あまりよく覚えていないが、いくつかの概念から数字を抽出し、その数字を演算することでそれらの関連性を示す新たな概念を導き出すということをしていた。これは単にイメージだが、Aの漢字の画数は5でBの画数は8、5+8=13だからCであると導けるというような具合だ。

当時の自分はこのアカウントから2つの異常性を感じ取った。ひとつはその投稿スピードだ。自動生成がまだ成熟しきっていない時代に、こんな調子のツイートが分刻みで投稿されていた。もうひとつはその単純さだ。物事の隠された法則を説明づけるのに彼は物理や化学といった知識からではなく、ほとんど単純な四則演算のみに終始していた。

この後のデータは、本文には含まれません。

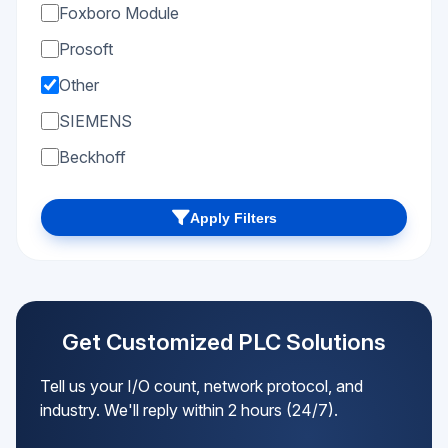
Foxboro Module
Prosoft
Other
SIEMENS
Beckhoff
Apply Filters
Get Customized PLC Solutions
Tell us your I/O count, network protocol, and
industry. We'll reply within 2 hours (24/7).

数週間そんな様子をタイムラインで眺めていたが、ある日自分の正気が維持できなくなりミュートにした。その後しばらくしてから、アカウントが凍結されていたのを確認した。以来音沙汰がない。

そんな出来事を思い出させる出来事が最近あった。これもまたオンラインゲームの人間だが自分には面識のない人間だった。先ほどの例は酷くないが、ツイートの連投、当を得ない文章、錯乱、過去への没頭。こちらは理解が追いやすかった。その後入院したという話だ。

実は彼らと似たような症状に陥っていた過去がある。大学1年の頃まで、自分の導き出した連想には絶対的な価値があると信じてやまなかった。自分の人生で最も不安定な時期に、直感によって一筋の光明が見えるというのは自分にとって救いだった。ただ不幸なことに、その直感はほとんどこじつけにすぎなかった。

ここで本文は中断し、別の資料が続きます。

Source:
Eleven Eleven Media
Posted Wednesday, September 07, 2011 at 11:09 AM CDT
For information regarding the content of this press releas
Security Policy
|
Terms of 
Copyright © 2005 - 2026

今でも覚えている。自分の学生時代の抱負を三次空間上にあるに3つの軸になぞらえていた。x軸は何であり、y軸は何であり、z軸は何であり、これらが互いに影響し合ってどうのこうのという言い分だった(単に3項目を列挙すればよかったのであり、わざわざベクトルにして示す理由がない)。その話を自信に満ちた顔でネット仲間に話したら笑われた。今思えばなぜそんなことをしたのか分からない。ただ当時の自分が、その直感を絶対的に正しいと思っていたのだ(昔を遡れば似たような例はもっと出てくるが、これ以上過去を思い出したくない)。

先に挙げた例を多くの人間は異常者だと見做す。確かに異常だ。そういうコメントもあった。ただ自分にはその異常性が我が身の経験としてなんとなく分かる。おそらく彼らは精神的に追い詰められていた。そしてその切迫した状況を自力で解決することができなかった。そうした不安定な状況の中で突然変異的な着想が生まれる。その着想は更なる連想によって強化され、それがあまりにも飛躍しすぎているので世紀の大発見と錯覚する。

自分が運よく正気でいられるのは、直感は絶対ではない(数ある条件のひとつでしかない)と学んだからだ。この学びが自分を逸脱と飛躍から救ってくれている。もし自分が、未だに自分の直感が絶対的に正しいと思い込んでいたら、おそらく自分は集団ストーカーにガスライティングをされているか、組織の陰謀から逃げるために背後を警戒する日々を送っていただろう。

自分は最近正気を失いかけている。しかしそうなったらどうなるかということは思い出す必要がある。